• _The problem_
For the data below, give the number of lines that include the word "Barcelona" and nothing else.

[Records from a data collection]
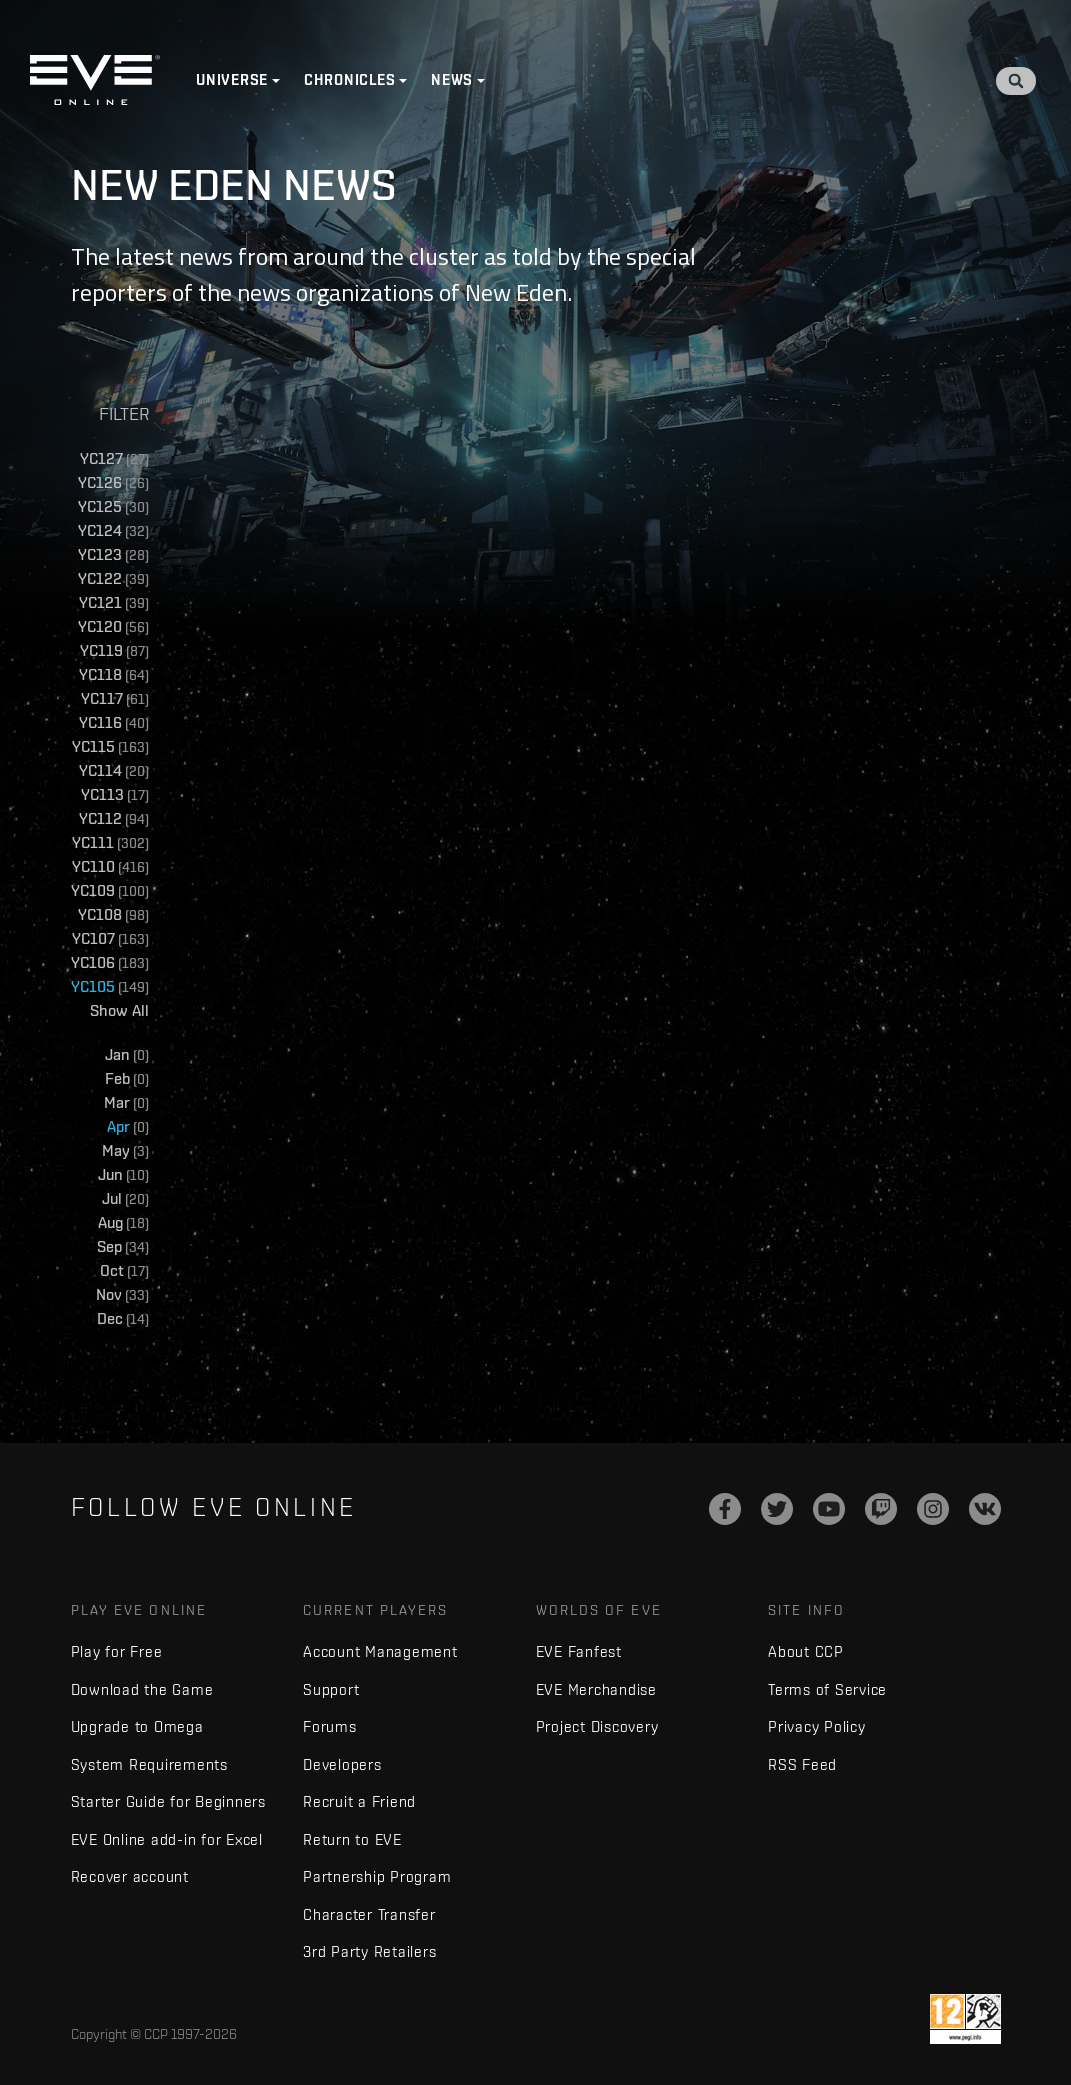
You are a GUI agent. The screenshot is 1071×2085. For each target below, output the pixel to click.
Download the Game (142, 1689)
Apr (128, 1127)
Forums (330, 1726)
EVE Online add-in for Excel (167, 1839)
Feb (127, 1079)
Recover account (130, 1876)
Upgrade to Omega (137, 1726)
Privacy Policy (817, 1726)
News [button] (452, 80)
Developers (342, 1764)
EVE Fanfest (579, 1651)
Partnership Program (377, 1876)
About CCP (806, 1651)
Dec (123, 1319)
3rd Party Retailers (369, 1951)
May (125, 1151)
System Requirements (149, 1764)
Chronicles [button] (350, 80)
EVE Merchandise (596, 1689)
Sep (123, 1247)
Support (331, 1689)
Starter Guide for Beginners (168, 1801)
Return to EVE (352, 1839)
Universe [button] (232, 80)
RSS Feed (802, 1764)
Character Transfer (369, 1914)
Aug (123, 1223)
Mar (126, 1103)
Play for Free (117, 1651)
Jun (123, 1175)
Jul (125, 1199)
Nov (122, 1295)
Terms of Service (827, 1689)
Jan (127, 1055)
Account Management (380, 1651)
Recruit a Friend (359, 1801)
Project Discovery (597, 1726)
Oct (124, 1271)
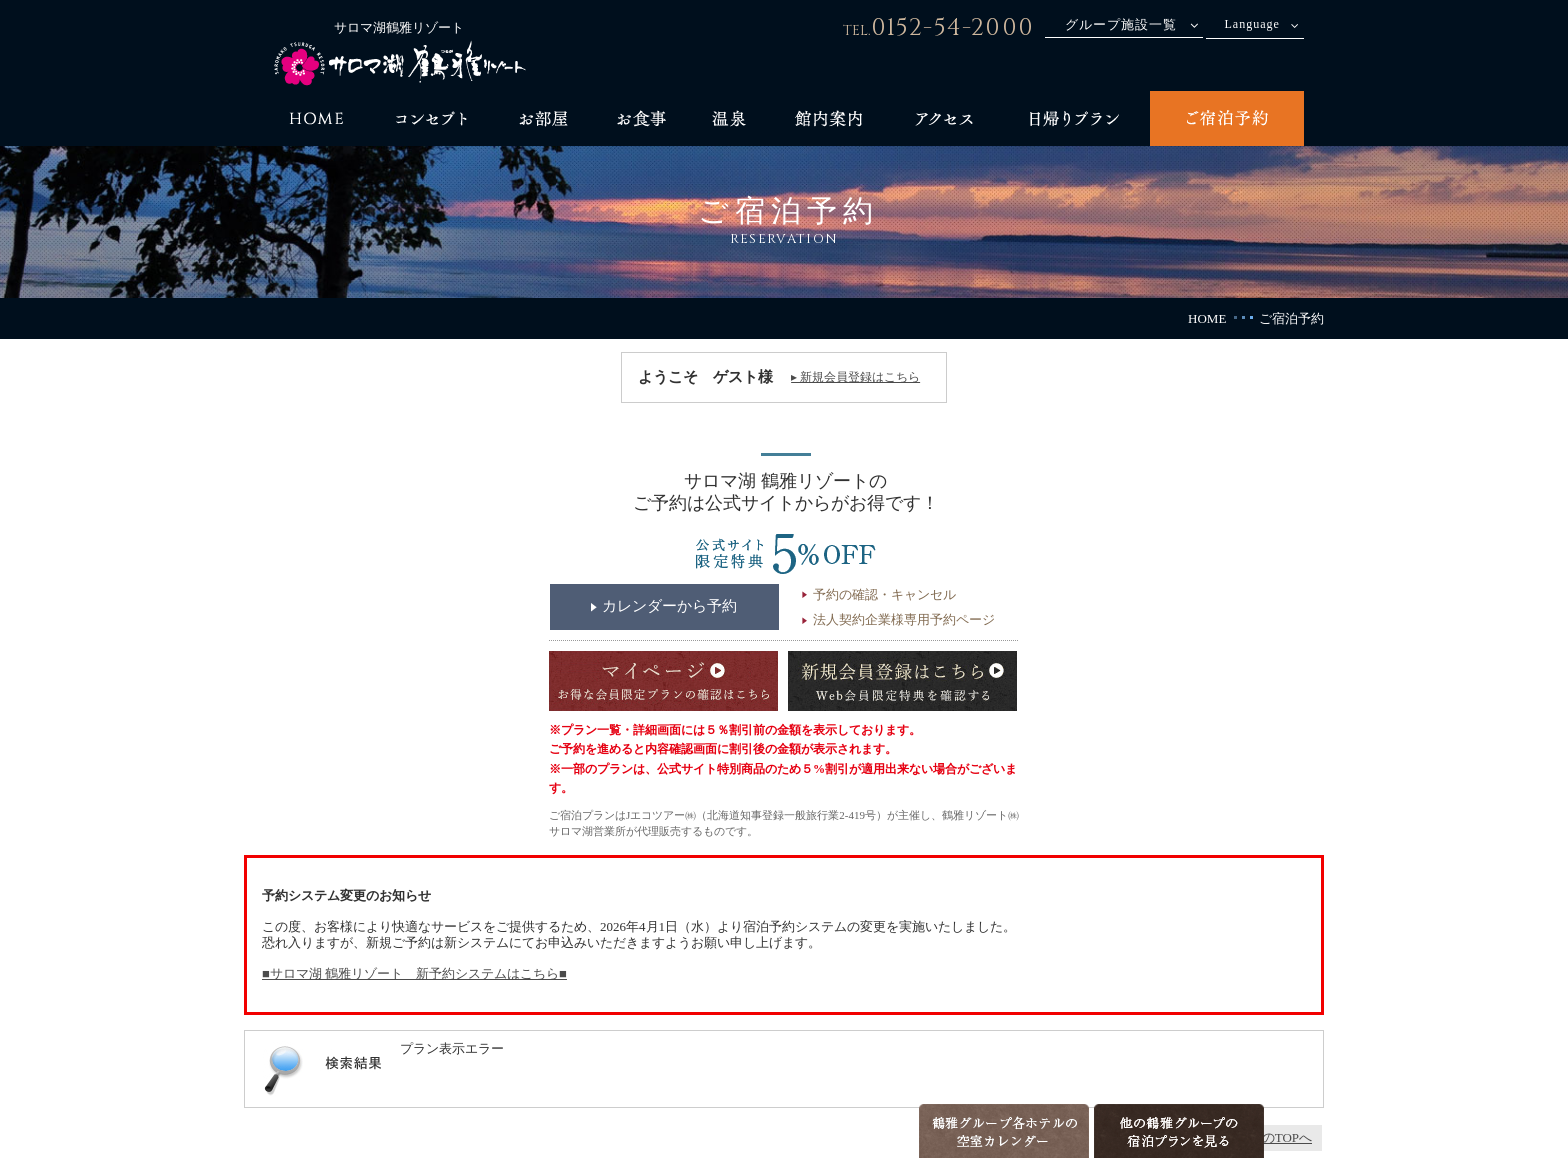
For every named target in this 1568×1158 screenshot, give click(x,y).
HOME (1207, 318)
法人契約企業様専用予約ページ (904, 619)
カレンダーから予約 (669, 606)
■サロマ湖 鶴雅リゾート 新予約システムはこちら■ (414, 973)
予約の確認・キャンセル (884, 594)
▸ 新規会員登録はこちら (855, 377)
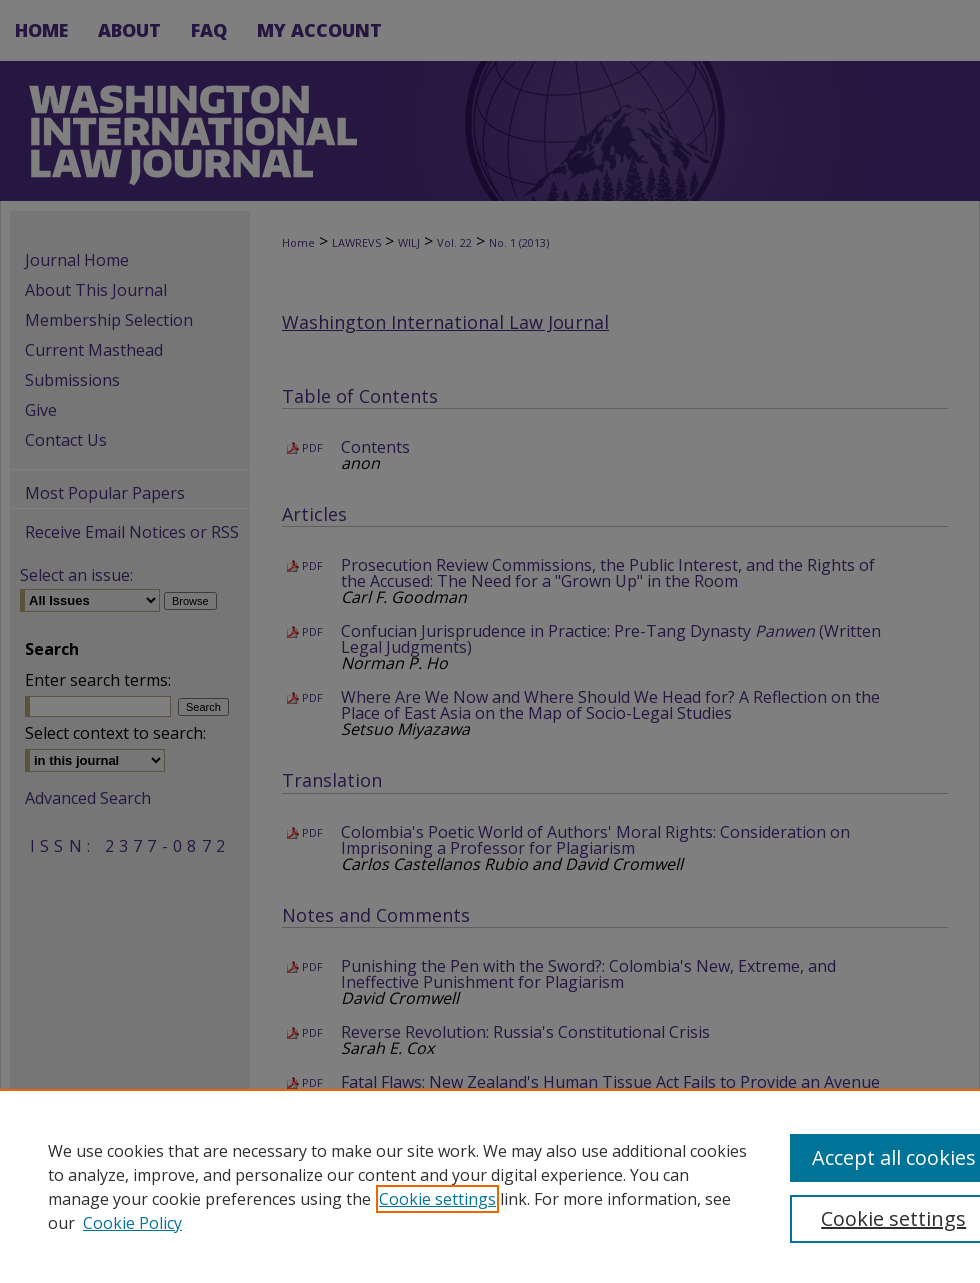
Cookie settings (437, 1199)
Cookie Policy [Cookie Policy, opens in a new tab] (132, 1223)
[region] (490, 1186)
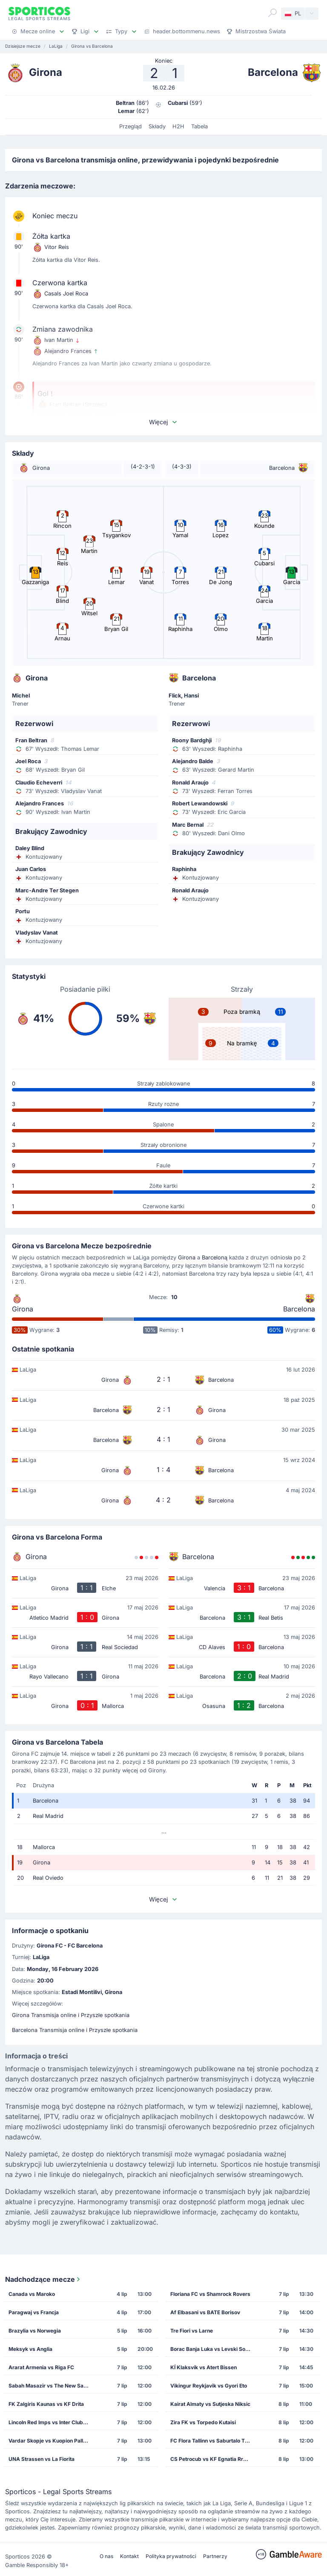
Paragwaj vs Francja (34, 2312)
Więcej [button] (163, 421)
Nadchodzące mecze (43, 2279)
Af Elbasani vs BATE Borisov (205, 2312)
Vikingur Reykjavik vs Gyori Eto (208, 2385)
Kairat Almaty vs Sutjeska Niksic (210, 2404)
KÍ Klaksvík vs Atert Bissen (203, 2367)
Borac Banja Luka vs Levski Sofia (211, 2349)
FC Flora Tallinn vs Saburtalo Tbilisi (212, 2440)
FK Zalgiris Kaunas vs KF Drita (46, 2404)
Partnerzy (215, 2556)
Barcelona (299, 1309)
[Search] (272, 13)
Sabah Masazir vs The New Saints (50, 2385)
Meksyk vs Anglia (30, 2349)
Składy (157, 126)
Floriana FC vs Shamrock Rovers (210, 2294)
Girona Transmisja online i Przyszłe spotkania (70, 2015)
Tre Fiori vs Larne (191, 2330)
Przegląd (130, 126)
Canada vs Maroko (32, 2294)
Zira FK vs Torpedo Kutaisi (203, 2422)
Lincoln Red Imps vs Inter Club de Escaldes (51, 2422)
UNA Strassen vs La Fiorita (42, 2459)
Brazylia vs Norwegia (35, 2330)
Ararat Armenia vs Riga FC (41, 2367)
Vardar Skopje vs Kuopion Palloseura (51, 2440)
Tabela (199, 126)
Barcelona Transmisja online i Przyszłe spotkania (75, 2030)
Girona (186, 1257)
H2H (178, 126)
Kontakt (129, 2556)
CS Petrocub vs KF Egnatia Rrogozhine (212, 2459)
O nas (106, 2556)
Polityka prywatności (171, 2556)
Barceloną (214, 1257)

• _Completed exercise_
2